- _TASK OBJECTIVE_
Scan the listing below for the word "studánky" and copy every line where it occurs.

- _RECORDS PROVIDED_

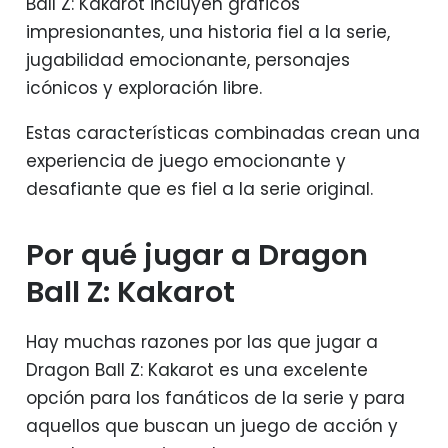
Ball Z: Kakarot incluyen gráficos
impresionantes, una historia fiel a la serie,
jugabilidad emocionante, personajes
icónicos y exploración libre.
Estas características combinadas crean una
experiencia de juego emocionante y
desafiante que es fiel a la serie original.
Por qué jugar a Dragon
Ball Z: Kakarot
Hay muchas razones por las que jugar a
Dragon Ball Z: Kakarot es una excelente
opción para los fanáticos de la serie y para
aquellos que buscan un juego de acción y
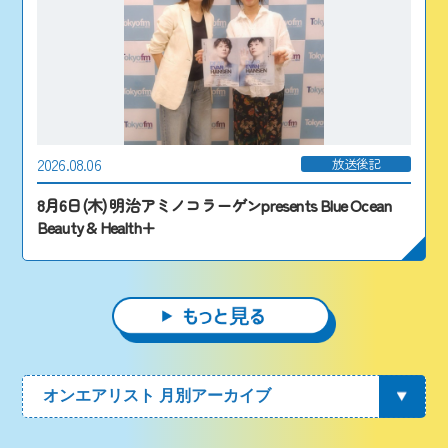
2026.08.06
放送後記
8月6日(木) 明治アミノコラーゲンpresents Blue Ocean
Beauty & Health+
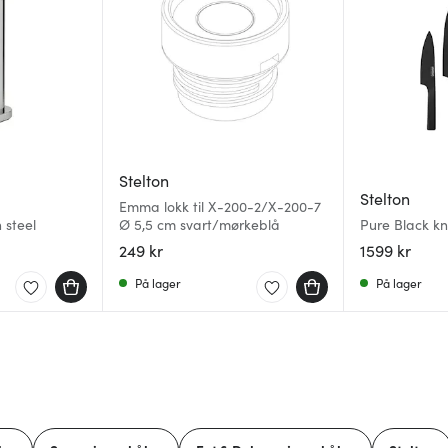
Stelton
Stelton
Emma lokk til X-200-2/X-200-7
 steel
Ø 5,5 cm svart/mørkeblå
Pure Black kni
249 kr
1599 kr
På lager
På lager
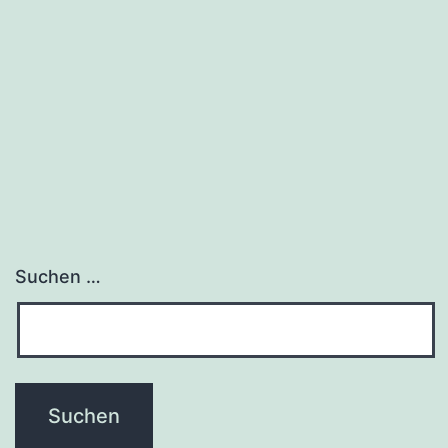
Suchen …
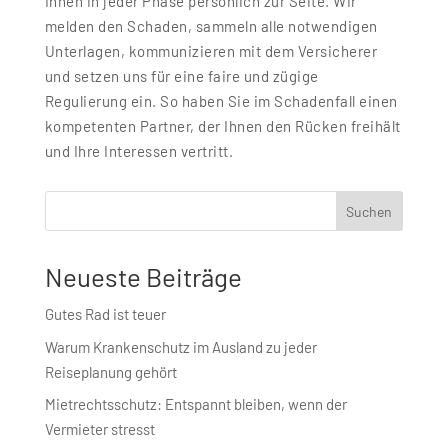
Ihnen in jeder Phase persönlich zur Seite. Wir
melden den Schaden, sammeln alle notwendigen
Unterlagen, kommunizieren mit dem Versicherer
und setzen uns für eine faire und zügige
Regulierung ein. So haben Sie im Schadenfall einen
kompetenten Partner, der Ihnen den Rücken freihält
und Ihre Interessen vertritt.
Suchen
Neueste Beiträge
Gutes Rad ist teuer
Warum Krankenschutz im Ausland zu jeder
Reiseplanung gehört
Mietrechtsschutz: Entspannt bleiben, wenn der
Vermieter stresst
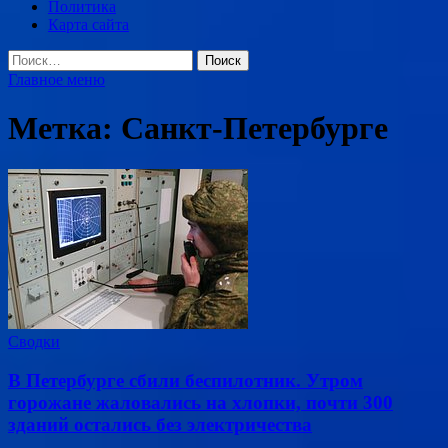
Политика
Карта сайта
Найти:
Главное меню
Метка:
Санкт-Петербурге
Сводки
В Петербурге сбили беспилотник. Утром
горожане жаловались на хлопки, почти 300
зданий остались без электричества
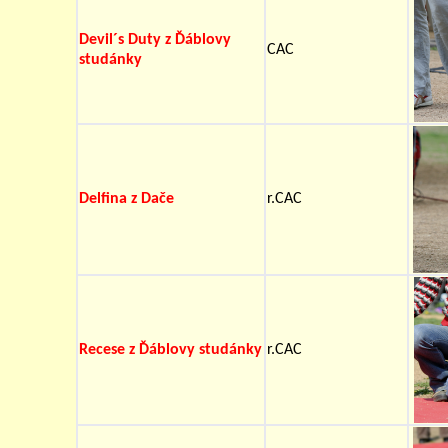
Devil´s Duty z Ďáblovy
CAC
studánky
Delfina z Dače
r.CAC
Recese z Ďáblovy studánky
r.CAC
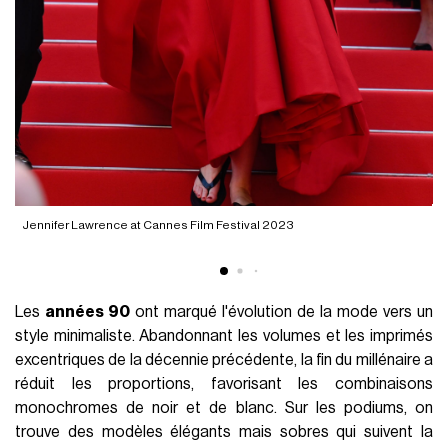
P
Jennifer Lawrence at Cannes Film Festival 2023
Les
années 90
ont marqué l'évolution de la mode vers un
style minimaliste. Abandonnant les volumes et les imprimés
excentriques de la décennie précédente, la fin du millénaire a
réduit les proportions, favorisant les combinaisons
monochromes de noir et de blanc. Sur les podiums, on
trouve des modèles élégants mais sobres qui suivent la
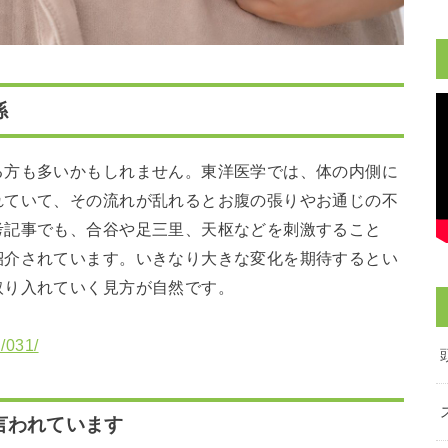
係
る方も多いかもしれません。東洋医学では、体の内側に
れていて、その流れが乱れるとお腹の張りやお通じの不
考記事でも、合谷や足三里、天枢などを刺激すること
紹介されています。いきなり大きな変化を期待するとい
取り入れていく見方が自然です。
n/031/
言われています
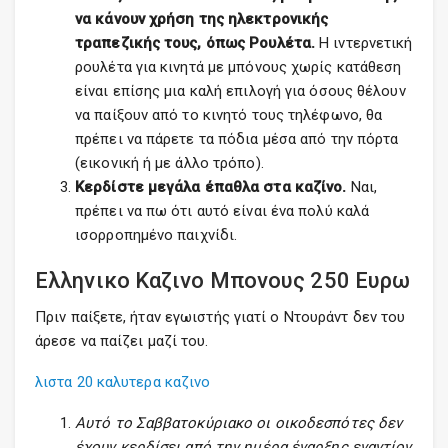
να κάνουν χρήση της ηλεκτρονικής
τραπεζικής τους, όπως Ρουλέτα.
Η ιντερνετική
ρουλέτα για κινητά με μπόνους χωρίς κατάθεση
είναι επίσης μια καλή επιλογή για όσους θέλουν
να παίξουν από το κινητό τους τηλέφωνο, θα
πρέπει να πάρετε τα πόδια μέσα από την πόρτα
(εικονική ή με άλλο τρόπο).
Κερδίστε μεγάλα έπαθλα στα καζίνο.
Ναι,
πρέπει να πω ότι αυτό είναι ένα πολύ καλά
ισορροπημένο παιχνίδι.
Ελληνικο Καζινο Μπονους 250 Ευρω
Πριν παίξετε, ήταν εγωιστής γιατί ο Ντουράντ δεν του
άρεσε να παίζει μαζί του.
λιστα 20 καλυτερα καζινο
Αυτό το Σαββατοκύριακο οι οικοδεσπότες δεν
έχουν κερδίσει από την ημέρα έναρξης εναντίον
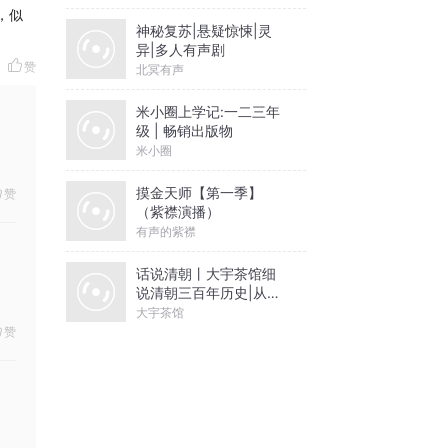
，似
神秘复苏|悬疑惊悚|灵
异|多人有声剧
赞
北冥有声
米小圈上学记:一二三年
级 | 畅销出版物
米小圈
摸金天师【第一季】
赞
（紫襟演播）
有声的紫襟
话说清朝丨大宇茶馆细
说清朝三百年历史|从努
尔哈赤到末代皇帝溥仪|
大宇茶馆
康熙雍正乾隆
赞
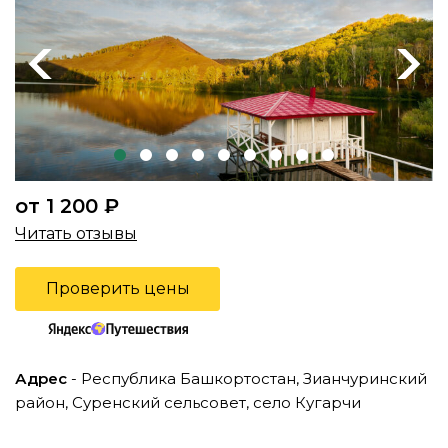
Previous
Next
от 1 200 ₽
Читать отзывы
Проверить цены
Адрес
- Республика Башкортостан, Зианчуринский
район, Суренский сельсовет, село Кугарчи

- _TASK SOLUTION_
studánky
Recese z Ďáblovy studánky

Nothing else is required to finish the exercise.